Terra, the second-largest DeFi protocol, and its native token Luna have experienced significant growth over the past years, attracting the attention of many crypto investors. If you are currently holding Luna and are looking for a way to make the most out of your investment, staking is a good option to consider. By staking your Luna, not only will you gain governance rights on the Terra network, but you’ll also be able to generate some passive income.
In this guide we’ll give you a brief introduction to Luna and walk you through the steps you need to follow to stake LUNA to earn interest and rewards.

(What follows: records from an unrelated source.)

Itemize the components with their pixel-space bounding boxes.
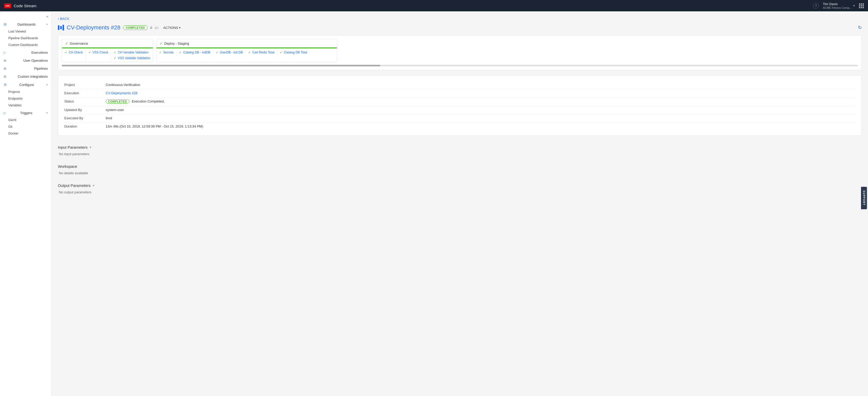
output-params-title: Output Parameters — [58, 183, 91, 188]
configure-icon: ⚙ — [4, 82, 7, 87]
back-chevron-icon: ‹ — [58, 16, 59, 21]
sidebar-item-last-viewed[interactable]: Last Viewed — [0, 28, 52, 35]
topnav-right: ? Tim Davis ACME Fitness Comp... ▾ — [813, 2, 864, 9]
back-label: BACK — [60, 17, 69, 21]
sidebar-custom-integrations-header[interactable]: ⊞ Custom Integrations — [0, 73, 52, 80]
sidebar-section-user-operations: ⊞ User Operations — [0, 57, 52, 64]
task-secrets[interactable]: ✓ Secrets — [159, 50, 174, 55]
scroll-thumb — [62, 65, 380, 66]
sidebar-user-operations-header[interactable]: ⊞ User Operations — [0, 57, 52, 64]
task-secrets-col: ✓ Secrets — [157, 48, 177, 56]
sidebar-section-configure: ⚙ Configure ▾ Projects Endpoints Variabl… — [0, 81, 52, 109]
task-vss-check[interactable]: ✓ VSS Check — [88, 50, 108, 55]
dashboards-chevron-icon: ▾ — [46, 23, 48, 26]
task-cart-redis-col: ✓ Cart Redis Total — [246, 48, 277, 56]
task-catalog-db-initdb[interactable]: ✓ Catalog DB - InitDB — [179, 50, 210, 55]
sidebar-item-gerrit[interactable]: Gerrit — [0, 117, 52, 123]
actions-button[interactable]: ACTIONS ▾ — [161, 25, 183, 31]
sidebar-collapse-button[interactable]: « — [0, 13, 52, 21]
sidebar-item-variables[interactable]: Variables — [0, 102, 52, 109]
stage-governance-header: ✓ Governance — [62, 39, 153, 48]
userdb-init-label: UserDB - Init DB — [220, 51, 243, 54]
input-params-title: Input Parameters — [58, 145, 88, 150]
governance-check-icon: ✓ — [65, 41, 68, 45]
secrets-label: Secrets — [163, 51, 174, 54]
workspace-title: Workspace — [58, 164, 77, 169]
sidebar-section-triggers: ▷ Triggers ▾ Gerrit Git Docker — [0, 109, 52, 137]
detail-row-execution: Execution CV-Deployments #28 — [64, 89, 855, 97]
support-tab[interactable]: SUPPORT — [861, 187, 867, 209]
pipeline-icon-bar1 — [58, 25, 59, 30]
sidebar-pipelines-header[interactable]: ⊞ Pipelines — [0, 65, 52, 72]
sidebar: « ⊞ Dashboards ▾ Last Viewed Pipeline Da… — [0, 11, 52, 396]
status-label: Status — [64, 99, 106, 103]
task-cart-redis[interactable]: ✓ Cart Redis Total — [248, 50, 274, 55]
execution-link[interactable]: CV-Deployments #28 — [106, 91, 137, 95]
detail-row-status: Status COMPLETED Execution Completed. — [64, 97, 855, 106]
task-ch-variable[interactable]: ✓ CH Variable Validation — [114, 50, 150, 55]
sidebar-item-projects[interactable]: Projects — [0, 89, 52, 95]
task-ch-check[interactable]: ✓ CH Check — [65, 50, 83, 55]
status-badge: COMPLETED — [123, 25, 148, 30]
ch-check-label: CH Check — [69, 51, 83, 54]
topnav-left: vm Code Stream — [4, 3, 36, 8]
user-chevron-icon[interactable]: ▾ — [853, 4, 855, 7]
scroll-indicator — [62, 65, 858, 66]
user-name-text: Tim Davis — [823, 2, 838, 6]
sidebar-dashboards-header[interactable]: ⊞ Dashboards ▾ — [0, 21, 52, 28]
project-label: Project — [64, 83, 106, 87]
task-userdb-init[interactable]: ✓ UserDB - Init DB — [216, 50, 243, 55]
executed-by-value: timd — [106, 116, 112, 120]
input-params-header[interactable]: Input Parameters ▾ — [58, 145, 862, 150]
sidebar-user-operations-label: User Operations — [23, 59, 48, 63]
pipeline-icon — [58, 25, 64, 30]
status-value: COMPLETED Execution Completed. — [106, 99, 164, 103]
secrets-check-icon: ✓ — [159, 51, 162, 54]
back-link[interactable]: ‹ BACK — [58, 16, 862, 21]
sidebar-triggers-label: Triggers — [20, 111, 32, 115]
refresh-button[interactable]: ↻ — [858, 25, 862, 30]
user-name: Tim Davis ACME Fitness Comp... — [823, 2, 852, 9]
stages-row: ✓ Governance ✓ CH Check — [62, 39, 858, 62]
status-text: Execution Completed. — [132, 99, 164, 103]
sidebar-configure-label: Configure — [20, 83, 34, 87]
help-icon[interactable]: ? — [813, 3, 819, 8]
governance-tasks: ✓ CH Check ✓ VSS Check — [62, 48, 153, 62]
output-params-section: Output Parameters ▾ No output parameters — [58, 179, 862, 198]
page-title: CV-Deployments #28 — [67, 24, 120, 31]
input-params-chevron-icon: ▾ — [90, 145, 91, 149]
tag-icon[interactable]: 🏷 — [155, 26, 159, 30]
topnav: vm Code Stream ? Tim Davis ACME Fitness … — [0, 0, 868, 11]
sidebar-configure-header[interactable]: ⚙ Configure ▾ — [0, 81, 52, 89]
task-catalog-db-total[interactable]: ✓ Catalog DB Total — [280, 50, 307, 55]
input-params-content: No input parameters — [58, 152, 862, 156]
sidebar-section-dashboards: ⊞ Dashboards ▾ Last Viewed Pipeline Dash… — [0, 21, 52, 48]
sidebar-triggers-header[interactable]: ▷ Triggers ▾ — [0, 109, 52, 117]
main-content: ‹ BACK CV-Deployments #28 COMPLETED 0 🏷 … — [52, 11, 868, 396]
task-vss-variable[interactable]: ✓ VSS Variable Validation — [114, 56, 150, 60]
details-section: Project Continuous-Verification Executio… — [58, 75, 862, 136]
sidebar-item-git[interactable]: Git — [0, 123, 52, 130]
sidebar-executions-header[interactable]: ▷ Executions — [0, 49, 52, 56]
sidebar-item-docker[interactable]: Docker — [0, 130, 52, 137]
sidebar-pipelines-label: Pipelines — [34, 67, 48, 70]
governance-task-vss-check: ✓ VSS Check — [86, 48, 111, 62]
user-operations-icon: ⊞ — [4, 59, 6, 63]
triggers-chevron-icon: ▾ — [46, 111, 48, 114]
workspace-header[interactable]: Workspace — [58, 164, 862, 169]
actions-label: ACTIONS — [163, 26, 178, 30]
output-params-header[interactable]: Output Parameters ▾ — [58, 183, 862, 188]
governance-variable-tasks: ✓ CH Variable Validation ✓ VSS Variable … — [111, 48, 153, 62]
catalog-db-total-check-icon: ✓ — [280, 51, 282, 54]
sidebar-item-pipeline-dashboards[interactable]: Pipeline Dashboards — [0, 35, 52, 41]
sidebar-item-endpoints[interactable]: Endpoints — [0, 95, 52, 102]
executed-by-label: Executed By — [64, 116, 106, 120]
grid-menu-icon[interactable] — [859, 3, 864, 8]
user-info: Tim Davis ACME Fitness Comp... ▾ — [823, 2, 855, 9]
vss-check-label: VSS Check — [92, 51, 108, 54]
pipeline-icon-bar2 — [60, 26, 62, 29]
sidebar-item-custom-dashboards[interactable]: Custom Dashboards — [0, 41, 52, 48]
catalog-db-total-label: Catalog DB Total — [284, 51, 307, 54]
actions-chevron-icon: ▾ — [179, 26, 181, 29]
deploy-staging-tasks: ✓ Secrets ✓ Catalog DB - InitDB — [157, 48, 337, 56]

Terra And Luna At A Glance
Terra is an open-source, proof-of-stake blockchain network that was founded by Terraform Labs. Its mission is to create a payment ecosystem that makes crypto payments accessible to all. It powers the Terra (UST) stable coin, which tracks the price of fiat currencies, and Luna its governance token, which is burned to mint new UST tokens. This way, Luna helps keep a balance of supply and demand for the Terra stable coin and reduces its volatility.
Luna is quickly becoming popular among crypto investors. Like in other PoS networks, the Luna token can be put up at stake in order to validate transactions on the blockchain. This crypto staking process keeps the network secure and running smoothly and benefits validators who receive rewards for their contribution to the blockchain. Staking Luna is also used for the governance of the Terra network, since staked Luna is used to vote on proposals. Each staked token is equivalent to one vote.
By bonding Luna, you can also benefit from receiving airdrops. When Terra launches new apps and tokens, LUNA stakers receive some of these for free, based on the size of their stake.
How does Luna Staking Work?
Staking allows you to generate earnings using the crypto you already own while contributing to the Terra protocol. You can do this directly by becoming a validator or by delegating your tokens to a validator’s pool. Validators contribute in adding blocks to the blockchain, but the protocol only allows the top 130 validators to participate. This rank is based on the size of the validator’s stake. Therefore the more coins at stake, the higher the chances of being selected, in turn earning rewards.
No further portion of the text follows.